— DATA SHOWN —
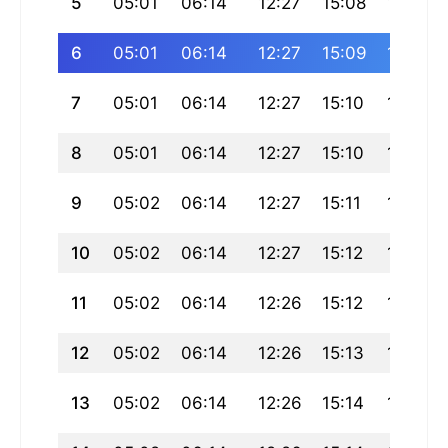
5
05:01
06:14
12:27
15:08
18:40
6
05:01
06:14
12:27
15:09
18:40
7
05:01
06:14
12:27
15:10
18:40
8
05:01
06:14
12:27
15:10
18:39
9
05:02
06:14
12:27
15:11
18:39
10
05:02
06:14
12:27
15:12
18:39
11
05:02
06:14
12:26
15:12
18:38
12
05:02
06:14
12:26
15:13
18:38
13
05:02
06:14
12:26
15:14
18:38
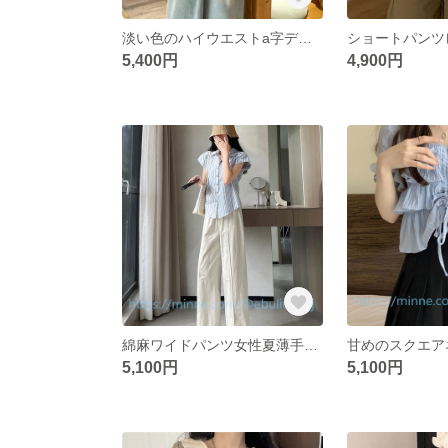
淡い色のハイウエストa字デニム半身スカート女2024新型夏の小柄スカート
5,400円
4,900円
綿麻ワイドパンツ女性夏薄手小柄ルーズハイウエストで細めカジュアル8分ストレートパンツ
5,100円
5,100円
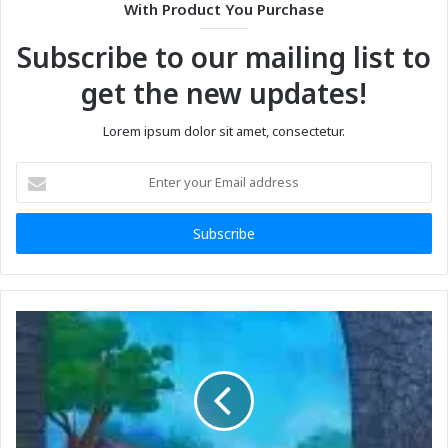
With Product You Purchase
Subscribe to our mailing list to
get the new updates!
Lorem ipsum dolor sit amet, consectetur.
Enter
your
Email
address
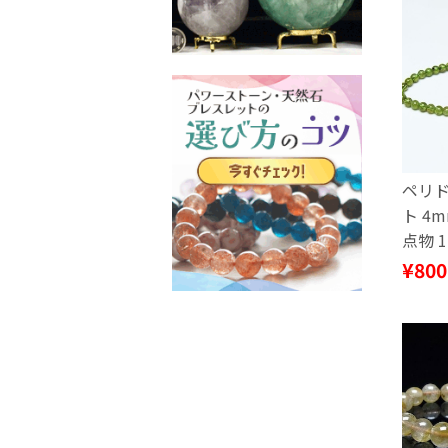
ペリド
ト 4
点物 1
¥800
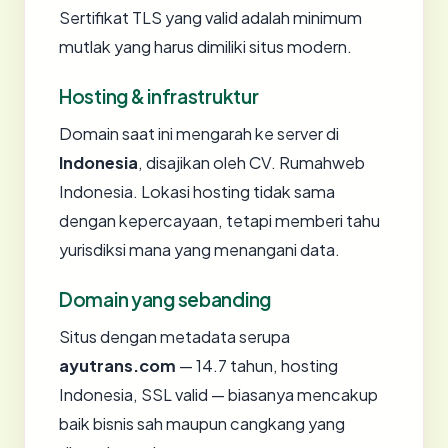
Sertifikat TLS yang valid adalah minimum
mutlak yang harus dimiliki situs modern.
Hosting & infrastruktur
Domain saat ini mengarah ke server di
Indonesia
, disajikan oleh CV. Rumahweb
Indonesia. Lokasi hosting tidak sama
dengan kepercayaan, tetapi memberi tahu
yurisdiksi mana yang menangani data.
Domain yang sebanding
Situs dengan metadata serupa
ayutrans.com
— 14.7 tahun, hosting
Indonesia, SSL valid — biasanya mencakup
baik bisnis sah maupun cangkang yang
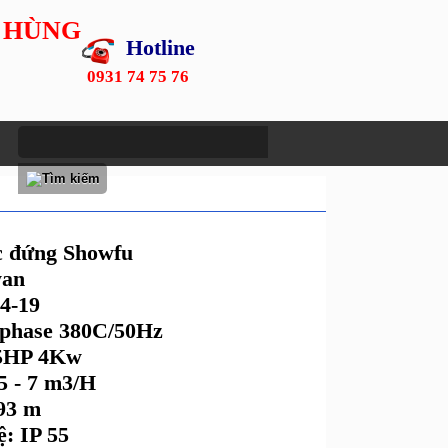
 HÙNG
Hotline
0931 74 75 76
c đứng Showfu
wan
4-19
3phase 380C/50Hz
.5HP 4Kw
5 - 7 m3/H
 93 m
: IP 55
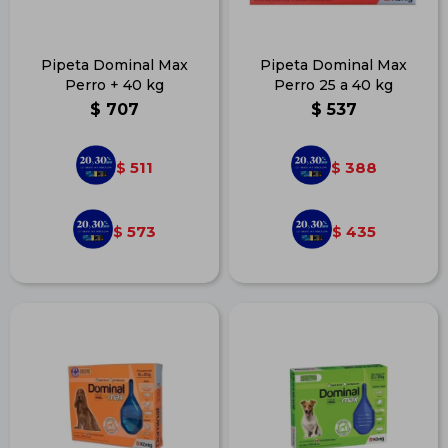
Pipeta Dominal Max
Pipeta Dominal Max
Perro + 40 kg
Perro 25 a 40 kg
$
707
$
537
511
388
$
$
573
435
$
$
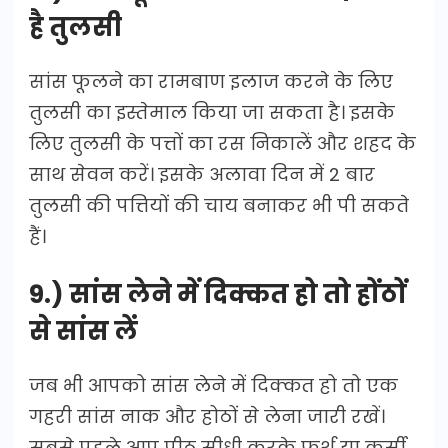
है तुलसी
सांस फूलने का रामबाण इलाज करने के लिए
तुलसी का इस्तेमाल किया जा सकता है। इसके
लिए तुलसी के पत्तों का रस निकालें और शहद के
साथ सेवन करें। इसके अलावा दिन में 2 बार
तुलसी की पत्तियों की चाय बनाकर भी पी सकते
हैं।
9.) सांस लेने में दिक्कत हो तो होंठों
से सांस लें
जब भी आपको सांस लेने में दिक्कत हो तो एक
गहरी सांस नाक और होठों से लेना जारी रखें।
सबसे पहले आप पीठ सीधी करके फर्श या कुर्सी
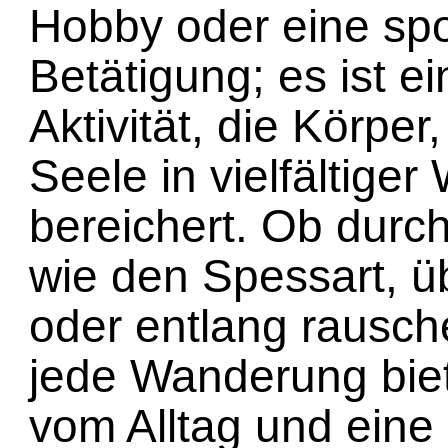
Hobby oder eine spo
Betätigung; es ist e
Aktivität, die Körper
Seele in vielfältiger
bereichert. Ob durc
wie den Spessart, ü
oder entlang rausc
jede Wanderung biet
vom Alltag und ein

— INSTRUCTIONS TO FOLLOW —
Show the lines of the entries that include the string "Domain", copying each in full.

— ANSWER TO THIS PROBLEM —
Domain saat ini mengarah ke server di
Domain yang sebanding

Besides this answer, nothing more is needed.